# Bachmann/Digitrax addressing?



## Don Trinko (Oct 23, 2012)

I have a Bachmann EZ Command and I am buying a Digitrax Zepher. When I address a loco on the EZ command I press a button (1 thru 10) when I press a "3" is that the same as"03" would be on the Digitrax? Thanks; Don


----------



## waltr (Aug 15, 2011)

yes it is


----------



## Don Trinko (Oct 23, 2012)

Thanks; Don


----------



## New Berlin RR (Feb 11, 2012)

any buttom on the bachmann would coreaspond to the same number on digitrax, only difference is your adding a "0" infront of the number, 01, 02, ect, up until you get to number 10 which on bachmann was "10" (or the analogue mode) where on digitrax theres is "00" but more or less same thing, as you can get up to (IIRC) 220 locos on it...I use the 4 digit addressing system as I like to use the road numbers of each loco to identify each one and where it is...


----------



## Don Trinko (Oct 23, 2012)

Thanks; I am getting a digitrax Zephyr used.

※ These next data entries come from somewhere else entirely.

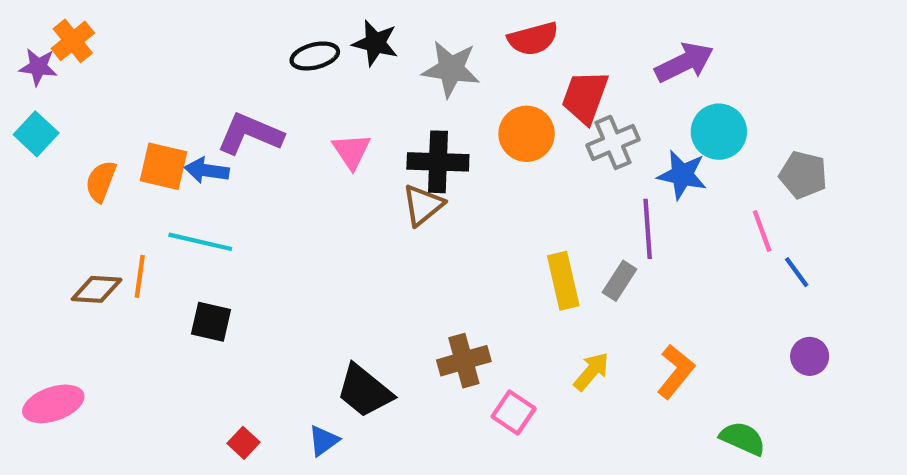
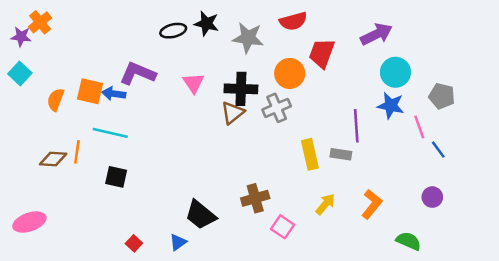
gray cross: (613, 142) -> (277, 108), moved
blue star: (682, 175) -> (391, 106), moved
gray rectangle: (619, 281) -> (341, 154), turned 66
purple circle: (810, 356) -> (432, 197), moved

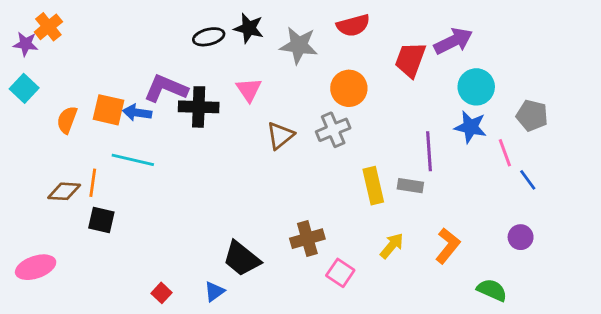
red trapezoid: (322, 53) -> (410, 60), moved
pink triangle: (193, 83) -> (249, 90), moved
black cross: (241, 89) -> (199, 107), moved
black square: (116, 177) -> (101, 220), moved

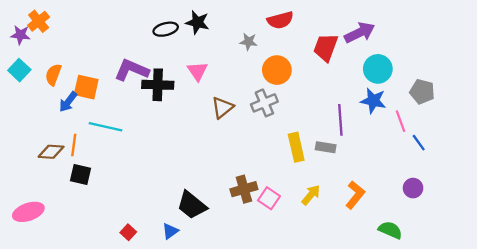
gray star: (299, 45) -> (248, 42), moved, size x0.6
blue arrow: (137, 113) -> (68, 102), moved, turned -60
orange semicircle: (67, 120) -> (53, 75), moved
pink square: (340, 273) -> (269, 198), moved

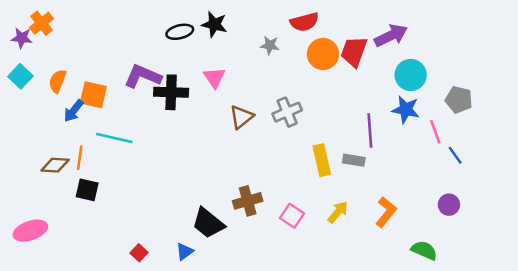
orange circle: (277, 70) -> (323, 54), moved
brown cross: (244, 189) -> (248, 201), moved

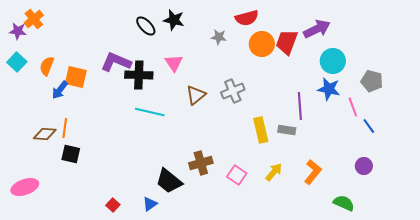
black ellipse: (180, 32) -> (146, 26), turned 60
cyan line: (114, 138) -> (150, 112), moved

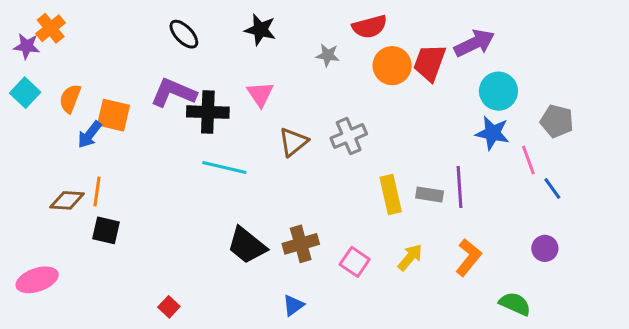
black ellipse: (146, 26) -> (184, 34), moved
purple line: (300, 106) -> (460, 187), moved
black trapezoid: (169, 181) -> (247, 245), moved
blue triangle: (150, 204) -> (293, 305), moved

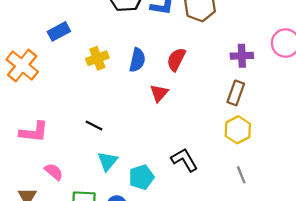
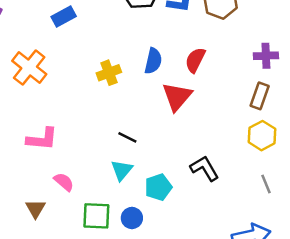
blue rectangle: (59, 31) -> (64, 17), moved
yellow cross: (97, 58) -> (109, 73), moved
red triangle: (159, 93) -> (177, 97), size x1.5
black line: (94, 125) -> (127, 137), moved

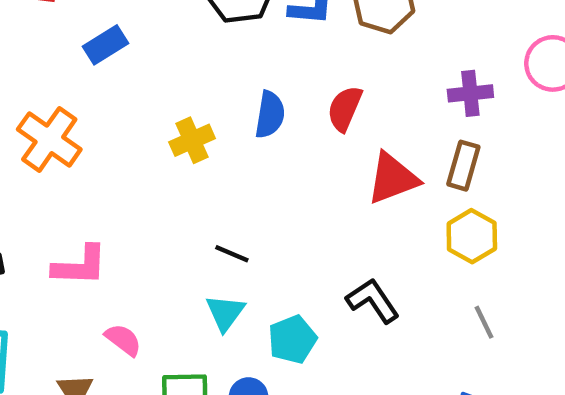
red triangle: (177, 97) -> (393, 178), moved, turned 32

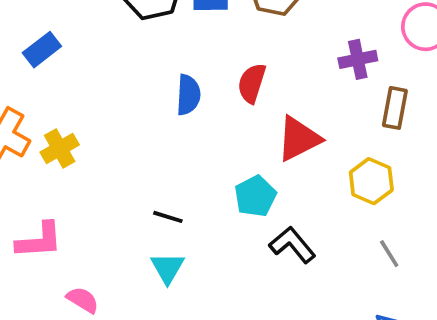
yellow cross: (192, 140) -> (60, 148), moved
brown rectangle: (463, 166) -> (395, 108), moved
cyan pentagon: (292, 339) -> (255, 196), moved

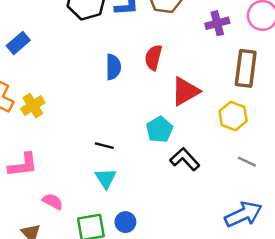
purple cross: (358, 59) -> (217, 23), moved
brown rectangle: (395, 108) -> (246, 68), size x1.4
gray line: (389, 254) -> (247, 162), turned -30

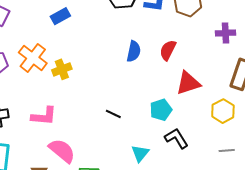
gray line: (247, 162) -> (227, 150), turned -42
cyan triangle: (106, 178) -> (140, 153), moved
pink semicircle: (53, 202) -> (62, 151), size x1.6

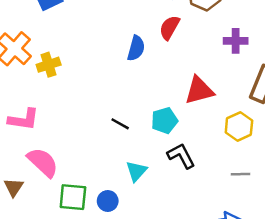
purple cross: (225, 33) -> (236, 41), moved
red semicircle: (168, 50) -> (169, 28), moved
black line: (113, 114) -> (120, 124), moved

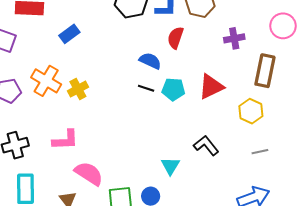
blue semicircle: (136, 48) -> (150, 61), turned -70
cyan pentagon: (164, 120) -> (173, 89), moved, turned 30
black line: (120, 124) -> (146, 88), moved

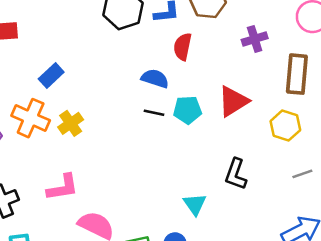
blue rectangle: (69, 34) -> (51, 75), moved
black L-shape: (206, 146) -> (236, 174), turned -115

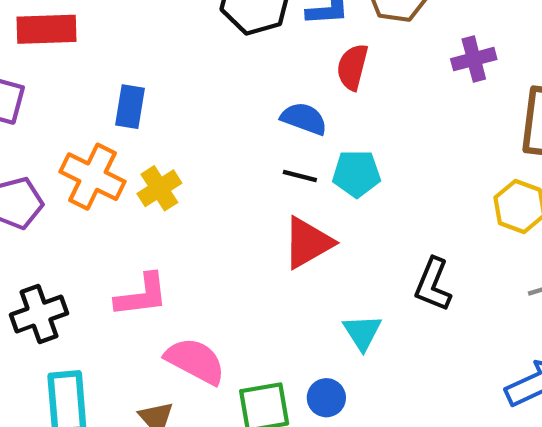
blue rectangle: (51, 75) -> (130, 107), turned -40
red triangle: (233, 101) -> (308, 243), moved

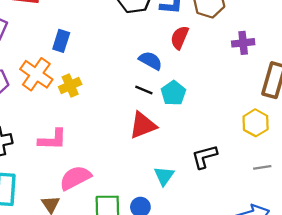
cyan pentagon: (356, 174) -> (173, 93), turned 30
black L-shape: (433, 285) -> (204, 157), turned 44
pink semicircle: (195, 361) -> (75, 178), turned -64

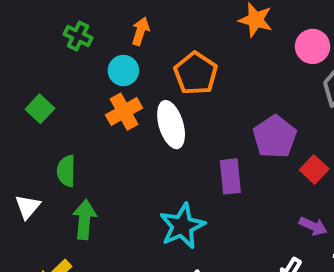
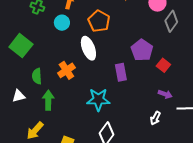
green square: (40, 109) -> (21, 46), size x1.6
orange cross: (124, 112) -> (66, 70), moved
white triangle: (28, 207) -> (19, 96), turned 40
cyan star: (182, 226) -> (98, 100), turned 30

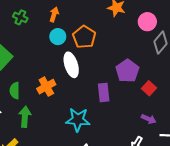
cyan circle: (62, 23) -> (58, 37), moved

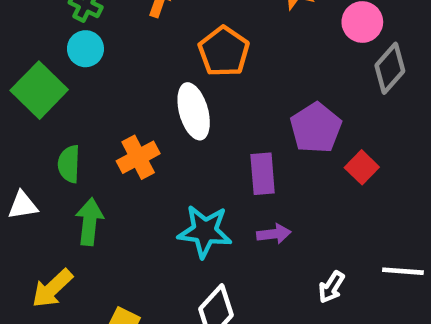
cyan circle: (58, 37) -> (85, 49), moved
purple arrow: (149, 119) -> (274, 234), moved, turned -32

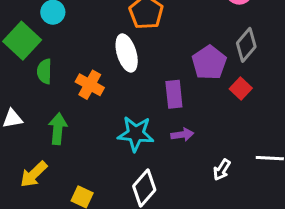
gray diamond: (390, 68) -> (246, 45), moved
orange cross: (138, 157) -> (90, 85), turned -32
green semicircle: (69, 164) -> (44, 71), moved

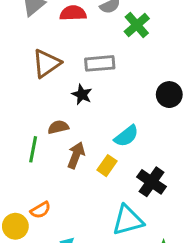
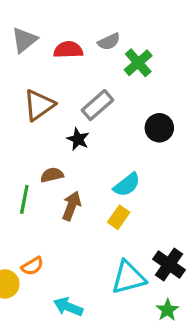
gray rectangle: (100, 63) -> (98, 105), turned -36
black circle: (169, 95) -> (159, 128), moved
yellow rectangle: (107, 166) -> (119, 217), moved
black cross: (151, 182) -> (169, 264), moved

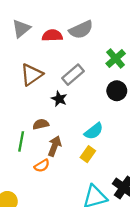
gray semicircle: (109, 42) -> (81, 30), size x1.5
green cross: (138, 63) -> (116, 58), moved
orange semicircle: (32, 266) -> (42, 166), moved

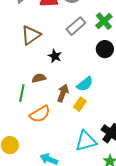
gray rectangle: (73, 75) -> (76, 26), moved
brown arrow: (55, 146) -> (63, 93), moved
orange semicircle: (42, 166) -> (40, 114), size x1.5

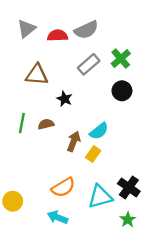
brown triangle: (31, 35) -> (37, 75), turned 40
green line: (22, 93) -> (22, 123), moved
orange semicircle: (40, 114) -> (63, 187), moved

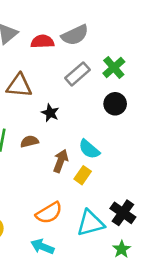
cyan semicircle: (99, 131) -> (89, 149), turned 78

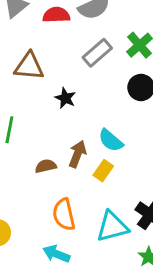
brown semicircle: (29, 141) -> (46, 166), moved
orange semicircle: (49, 213) -> (64, 215), turned 108

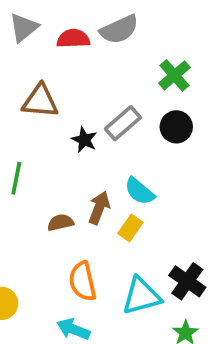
gray rectangle: (97, 53) -> (123, 123), moved

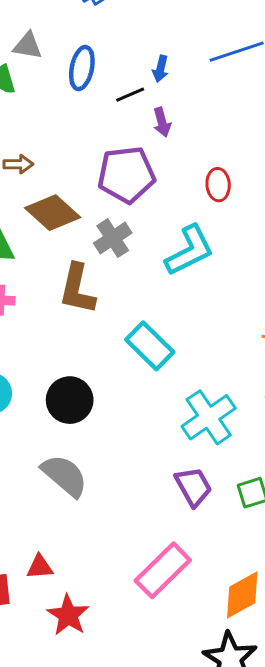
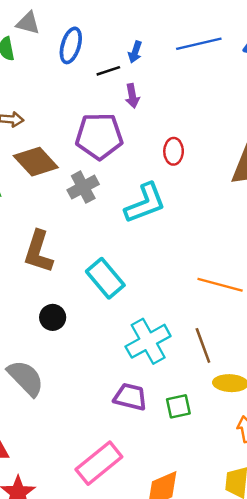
brown L-shape: (77, 289) -> (38, 252), moved
black circle: (70, 400) -> (53, 317), moved, size x0.7
purple trapezoid: (193, 487) -> (130, 397), turned -52

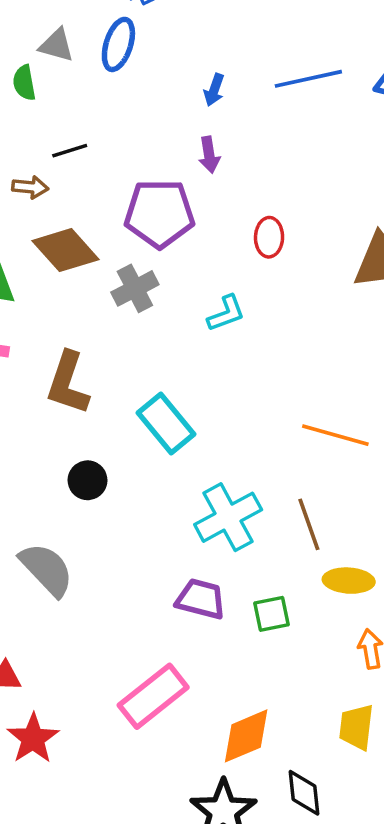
blue ellipse: (71, 45) -> (118, 44), moved
black line: (108, 71) -> (70, 151), moved
cyan L-shape: (145, 203) -> (226, 313), size x0.6

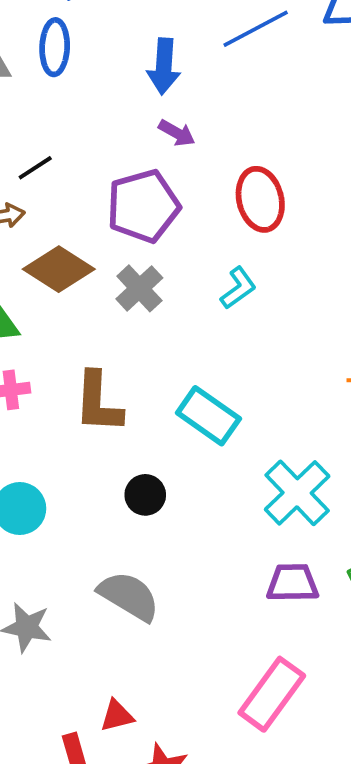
blue arrow: (214, 90) -> (164, 66), size x1.6
purple arrow: (209, 155) -> (177, 133), turned -36
red ellipse: (269, 237) -> (260, 199), size x1.5

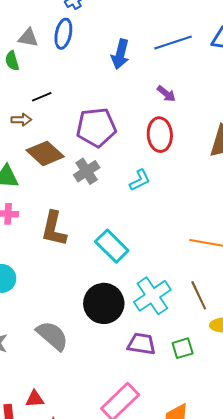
purple arrow: (177, 133) -> (166, 94), moved
black circle: (145, 495) -> (104, 303), moved, size x1.8

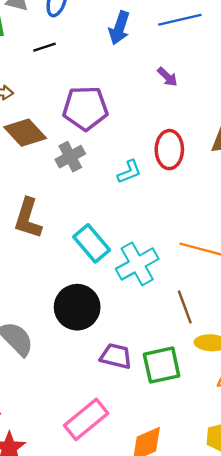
black line: (42, 97) -> (45, 47), moved
red ellipse: (160, 135) -> (169, 150), moved
cyan cross: (152, 296) -> (137, 264), moved
green square: (183, 348) -> (162, 365), size x1.6

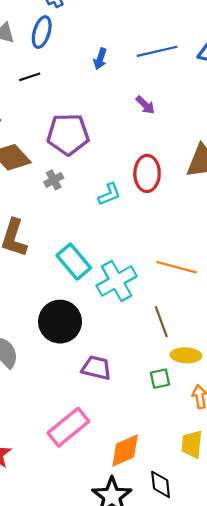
blue arrow: (119, 28) -> (100, 59), size x0.7
gray cross: (70, 157) -> (54, 180), size x0.7
green square: (162, 365) -> (160, 379), moved, size x0.6

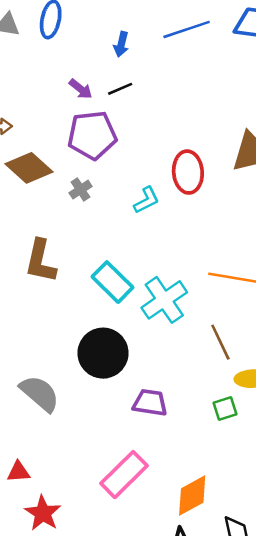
black line: (30, 77) -> (120, 89), moved
purple arrow: (145, 105) -> (81, 89), moved

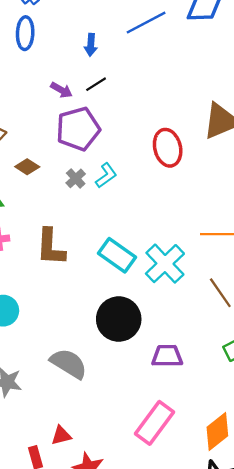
brown diamond: (29, 168) -> (27, 167), size x0.6
cyan L-shape: (146, 200) -> (106, 175), moved

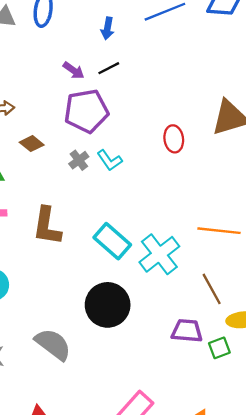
red ellipse: (168, 148) -> (174, 139), size x0.7
cyan L-shape: (106, 175) -> (110, 160), turned 85
purple trapezoid: (167, 356) -> (187, 331), moved

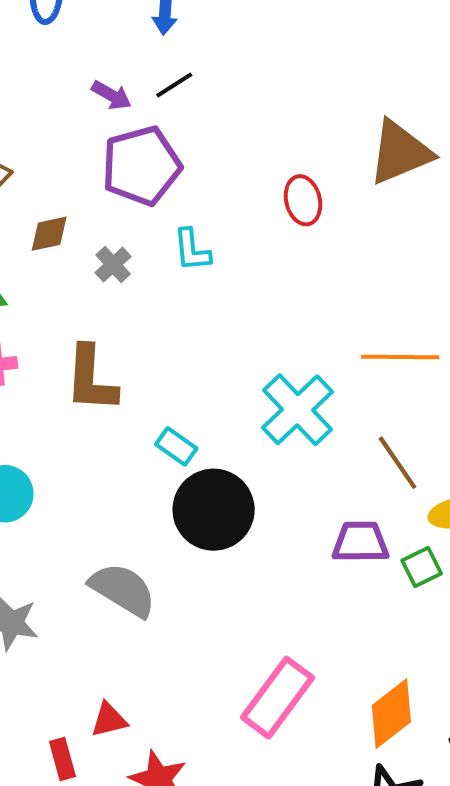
brown diamond: (32, 144) -> (49, 234), turned -45
gray cross: (79, 160) -> (113, 265), moved
cyan L-shape: (110, 160) -> (192, 250), turned 35
cyan rectangle: (112, 241) -> (176, 446), moved, size x0.6

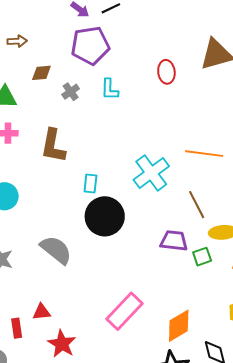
cyan rectangle: (176, 446) -> (90, 184), turned 54

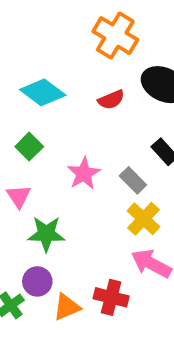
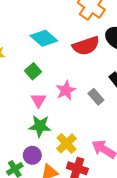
red semicircle: (111, 100) -> (86, 46), size x1.6
pink triangle: (19, 196) -> (38, 100), moved
yellow cross: (143, 219) -> (67, 143), moved

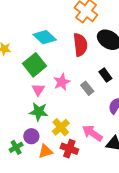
red semicircle: (86, 46) -> (80, 45), turned -80
green square: (33, 71) -> (35, 65), size x1.6

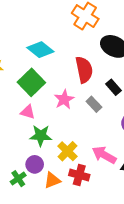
red semicircle: (80, 45) -> (84, 70), moved
pink triangle: (38, 90) -> (28, 112), moved, turned -40

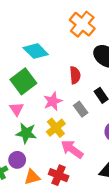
red semicircle: (84, 70) -> (75, 75), size x0.7
pink triangle: (28, 112) -> (17, 109), turned 32
yellow cross: (67, 151) -> (56, 128), moved
pink arrow: (104, 155) -> (72, 149), moved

My layout is small so it will probably be all I'll ever need. Don


----------



## waltr (Aug 15, 2011)

I bought the Zephyr years ago and the only additional has been the UT2 (now UT4) throttle as a walk around throttle or for a guest operator.


----------



## Don Trinko (Oct 23, 2012)

I'm looking forward to it. The Bachmann works but the speed control is not real good and 1 amp is marginal at best. (I have been running 2 ho with sound and 1 n no sound)
The 2.5 amps will be all I need. Don


----------